The issue of joint bank account closures following the death of a co-account holder was also discussed by the lawmakers, and in response to a question from representative Hazel Poa, the minister clarified that the MAS does not mandate the closure of joint accounts upon the death of one holder.
Poa had asked whether the regulator “has any directives or regulatory requirements that compel banks to close joint accounts upon being notified of the death of a joint account holder”.
The minister was clear that PSPs may allow surviving account holders to retain and use the account or assist them in withdrawing or transferring funds if closure is required.
He also confirmed that the MAS is working with the financial industry to streamline post-death estate settlement processes and harmonise practices for the benefit of customers, particularly the elderly.
Customer protection seemingly a priority
Like their counterparts in jurisdictions such as the UK, EU and Australia, lawmakers in Singapore are seemingly becoming more concerned about customer protections for online payers, as evidenced by the queries about credit card fraud and customer data misuse.
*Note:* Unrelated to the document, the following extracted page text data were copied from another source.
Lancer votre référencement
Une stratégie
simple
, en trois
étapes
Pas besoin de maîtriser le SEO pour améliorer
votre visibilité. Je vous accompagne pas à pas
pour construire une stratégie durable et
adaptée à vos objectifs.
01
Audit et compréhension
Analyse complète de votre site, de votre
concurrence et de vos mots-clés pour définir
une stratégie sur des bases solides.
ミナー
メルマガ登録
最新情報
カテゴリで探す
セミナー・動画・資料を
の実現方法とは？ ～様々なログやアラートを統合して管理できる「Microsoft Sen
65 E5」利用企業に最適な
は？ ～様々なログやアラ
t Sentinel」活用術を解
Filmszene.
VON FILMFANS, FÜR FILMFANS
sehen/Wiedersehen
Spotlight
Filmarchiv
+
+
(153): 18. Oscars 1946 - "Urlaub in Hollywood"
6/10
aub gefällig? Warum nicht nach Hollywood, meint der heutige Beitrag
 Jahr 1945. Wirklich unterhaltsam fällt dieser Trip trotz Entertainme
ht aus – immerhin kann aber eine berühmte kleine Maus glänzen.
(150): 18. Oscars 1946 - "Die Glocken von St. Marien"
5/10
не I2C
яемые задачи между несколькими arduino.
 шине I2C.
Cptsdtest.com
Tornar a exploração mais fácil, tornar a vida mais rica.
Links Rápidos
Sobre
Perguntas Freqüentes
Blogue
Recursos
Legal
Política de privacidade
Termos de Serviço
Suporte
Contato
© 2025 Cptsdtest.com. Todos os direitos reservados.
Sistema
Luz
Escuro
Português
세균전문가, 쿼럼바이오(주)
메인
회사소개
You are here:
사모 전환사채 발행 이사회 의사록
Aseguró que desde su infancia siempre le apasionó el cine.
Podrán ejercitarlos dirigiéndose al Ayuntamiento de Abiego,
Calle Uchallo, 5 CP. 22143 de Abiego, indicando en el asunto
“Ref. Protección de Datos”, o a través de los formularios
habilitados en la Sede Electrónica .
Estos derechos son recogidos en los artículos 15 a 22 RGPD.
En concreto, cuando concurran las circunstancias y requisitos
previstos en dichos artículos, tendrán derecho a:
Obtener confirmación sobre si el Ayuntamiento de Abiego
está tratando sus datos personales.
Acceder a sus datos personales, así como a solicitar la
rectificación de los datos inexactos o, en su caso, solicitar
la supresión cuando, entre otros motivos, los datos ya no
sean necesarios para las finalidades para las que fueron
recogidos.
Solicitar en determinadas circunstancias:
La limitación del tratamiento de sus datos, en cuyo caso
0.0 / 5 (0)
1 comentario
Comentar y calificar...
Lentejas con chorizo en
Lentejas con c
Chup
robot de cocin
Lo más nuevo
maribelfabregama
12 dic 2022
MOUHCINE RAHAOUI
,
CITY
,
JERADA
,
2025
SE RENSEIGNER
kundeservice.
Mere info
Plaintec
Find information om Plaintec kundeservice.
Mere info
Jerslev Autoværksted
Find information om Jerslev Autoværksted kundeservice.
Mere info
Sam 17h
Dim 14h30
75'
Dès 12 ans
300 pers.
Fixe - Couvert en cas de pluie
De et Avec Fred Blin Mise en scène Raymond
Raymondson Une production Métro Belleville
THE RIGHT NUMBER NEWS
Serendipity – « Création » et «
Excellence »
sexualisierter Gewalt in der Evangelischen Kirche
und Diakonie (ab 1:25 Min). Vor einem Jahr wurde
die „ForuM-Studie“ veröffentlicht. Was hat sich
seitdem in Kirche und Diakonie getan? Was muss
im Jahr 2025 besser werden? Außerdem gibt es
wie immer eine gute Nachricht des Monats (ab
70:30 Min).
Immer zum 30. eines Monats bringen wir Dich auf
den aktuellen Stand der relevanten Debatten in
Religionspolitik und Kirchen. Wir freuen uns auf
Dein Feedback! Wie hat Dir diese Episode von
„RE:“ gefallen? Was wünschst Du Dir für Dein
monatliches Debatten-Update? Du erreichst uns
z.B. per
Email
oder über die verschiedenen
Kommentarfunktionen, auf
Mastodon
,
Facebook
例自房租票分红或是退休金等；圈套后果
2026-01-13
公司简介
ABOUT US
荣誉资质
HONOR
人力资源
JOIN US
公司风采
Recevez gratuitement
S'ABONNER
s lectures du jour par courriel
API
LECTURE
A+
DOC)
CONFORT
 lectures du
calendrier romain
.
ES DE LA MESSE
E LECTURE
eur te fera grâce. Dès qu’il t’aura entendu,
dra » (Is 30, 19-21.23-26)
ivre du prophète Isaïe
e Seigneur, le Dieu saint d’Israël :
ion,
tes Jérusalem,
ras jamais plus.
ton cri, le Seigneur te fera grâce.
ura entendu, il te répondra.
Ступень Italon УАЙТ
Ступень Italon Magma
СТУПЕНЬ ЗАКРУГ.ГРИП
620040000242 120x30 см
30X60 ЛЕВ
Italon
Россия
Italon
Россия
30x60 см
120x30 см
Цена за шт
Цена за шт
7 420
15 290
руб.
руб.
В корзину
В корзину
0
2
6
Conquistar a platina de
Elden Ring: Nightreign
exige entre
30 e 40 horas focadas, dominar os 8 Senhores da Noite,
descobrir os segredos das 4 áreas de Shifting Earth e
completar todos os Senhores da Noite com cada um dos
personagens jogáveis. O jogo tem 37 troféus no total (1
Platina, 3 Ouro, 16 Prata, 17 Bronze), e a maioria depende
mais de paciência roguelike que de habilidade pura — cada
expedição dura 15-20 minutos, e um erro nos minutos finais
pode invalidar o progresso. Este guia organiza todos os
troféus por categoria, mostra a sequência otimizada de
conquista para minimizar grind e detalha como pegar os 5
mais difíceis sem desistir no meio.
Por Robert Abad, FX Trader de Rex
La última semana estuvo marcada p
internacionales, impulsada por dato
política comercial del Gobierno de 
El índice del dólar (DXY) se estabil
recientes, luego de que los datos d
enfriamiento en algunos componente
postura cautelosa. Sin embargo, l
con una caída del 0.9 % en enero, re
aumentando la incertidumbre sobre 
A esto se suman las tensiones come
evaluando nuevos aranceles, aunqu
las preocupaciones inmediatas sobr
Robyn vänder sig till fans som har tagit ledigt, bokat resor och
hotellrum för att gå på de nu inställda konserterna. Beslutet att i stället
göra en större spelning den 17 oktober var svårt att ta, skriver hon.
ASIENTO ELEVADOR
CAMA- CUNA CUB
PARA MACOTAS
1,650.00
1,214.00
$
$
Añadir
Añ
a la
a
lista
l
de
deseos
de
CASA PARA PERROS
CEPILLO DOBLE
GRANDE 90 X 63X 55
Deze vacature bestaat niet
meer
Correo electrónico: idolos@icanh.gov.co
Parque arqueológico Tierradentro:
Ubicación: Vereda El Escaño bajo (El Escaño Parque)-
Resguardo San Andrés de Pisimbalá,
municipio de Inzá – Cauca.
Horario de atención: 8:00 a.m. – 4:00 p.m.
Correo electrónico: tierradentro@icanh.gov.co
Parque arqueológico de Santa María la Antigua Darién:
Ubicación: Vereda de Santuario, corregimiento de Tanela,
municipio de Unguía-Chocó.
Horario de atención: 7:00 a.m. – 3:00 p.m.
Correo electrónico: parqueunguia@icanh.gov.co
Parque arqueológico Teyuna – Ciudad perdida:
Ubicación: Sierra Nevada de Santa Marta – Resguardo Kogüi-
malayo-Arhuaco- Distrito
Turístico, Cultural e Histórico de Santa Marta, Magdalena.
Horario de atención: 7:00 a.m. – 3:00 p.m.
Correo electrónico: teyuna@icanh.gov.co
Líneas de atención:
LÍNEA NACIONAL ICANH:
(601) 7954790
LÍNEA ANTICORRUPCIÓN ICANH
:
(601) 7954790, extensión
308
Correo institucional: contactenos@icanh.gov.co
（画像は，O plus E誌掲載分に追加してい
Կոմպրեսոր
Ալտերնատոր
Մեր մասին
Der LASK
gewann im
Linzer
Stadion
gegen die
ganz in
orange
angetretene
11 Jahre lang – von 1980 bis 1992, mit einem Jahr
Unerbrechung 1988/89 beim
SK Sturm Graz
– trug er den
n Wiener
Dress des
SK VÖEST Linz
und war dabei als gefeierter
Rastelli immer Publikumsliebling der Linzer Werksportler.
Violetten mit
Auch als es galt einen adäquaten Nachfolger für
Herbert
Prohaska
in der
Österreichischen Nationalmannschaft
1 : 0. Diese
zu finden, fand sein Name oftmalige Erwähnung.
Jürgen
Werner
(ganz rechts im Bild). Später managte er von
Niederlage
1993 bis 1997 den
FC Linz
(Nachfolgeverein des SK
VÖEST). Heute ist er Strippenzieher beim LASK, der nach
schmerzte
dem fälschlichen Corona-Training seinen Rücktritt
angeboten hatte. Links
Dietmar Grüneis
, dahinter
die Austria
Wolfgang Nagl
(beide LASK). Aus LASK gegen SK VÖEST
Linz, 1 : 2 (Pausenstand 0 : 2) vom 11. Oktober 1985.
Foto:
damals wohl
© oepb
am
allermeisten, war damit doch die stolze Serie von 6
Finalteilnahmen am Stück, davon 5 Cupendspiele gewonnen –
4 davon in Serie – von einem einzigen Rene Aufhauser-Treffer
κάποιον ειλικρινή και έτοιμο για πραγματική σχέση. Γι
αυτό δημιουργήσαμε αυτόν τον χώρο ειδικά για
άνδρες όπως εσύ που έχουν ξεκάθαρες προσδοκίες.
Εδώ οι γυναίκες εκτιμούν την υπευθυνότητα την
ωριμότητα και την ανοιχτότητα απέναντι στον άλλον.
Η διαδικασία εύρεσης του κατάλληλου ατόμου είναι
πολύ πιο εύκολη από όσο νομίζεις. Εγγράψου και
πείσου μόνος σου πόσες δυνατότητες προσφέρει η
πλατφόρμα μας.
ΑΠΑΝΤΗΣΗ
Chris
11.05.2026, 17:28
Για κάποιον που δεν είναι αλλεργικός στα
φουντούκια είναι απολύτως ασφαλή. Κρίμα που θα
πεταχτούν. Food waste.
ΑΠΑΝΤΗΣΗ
This shows that the rapid switch to online banking and payments, especially after the COVID-19 pandemic, is increasingly seeping into the political discourse.
A significant focus with this is digital transformation, as the government and financial institutions shift from traditional identifiers, such as NRIC numbers, to more secure, technology-driven solutions such as push notifications and multi-factor authentication, which have already become widely used in regions such as Europe.
Regulatory alignment in the city-state also appears to have become a priority for Singapore, with efforts underway to update guidelines and ensure compliance with evolving legal and industry standards.
This approach addresses the challenges posed by technological advancements and new threats in the financial landscape, while the government also appears to be working on more simplified processes in the banking sector.
Harmonising practices for handling joint accounts after the death of a co-holder, for example, reflects a commitment to making financial services more accessible and less burdensome, particularly for elderly individuals and other vulnerable groups.
As a result of these priorities, PSPs and credit card companies may end up facing increased compliance costs as they adapt to evolving compliance requirements.
This includes implementing enhanced authentication protocols, echoing those expected of firms in the EU and the UK with strong customer authentication (SCA) and aligning data protection practices with the updated guidelines from the Personal Data Protection Commission (PDPC).
The demand for innovation is intensifying, with companies expected to adopt robust security measures such as 3DS, as well and move away from SMS OTPs, and investment to ensure that the technology is in place to create a frictionless but also secure process.
Operational adjustments will also be necessary as companies respond to shifts such as reduced reliance on NRIC numbers and simplified processes for post-death account management.
These changes will require updates to account verification systems and improvements in customer service so that a smooth transition is ensured.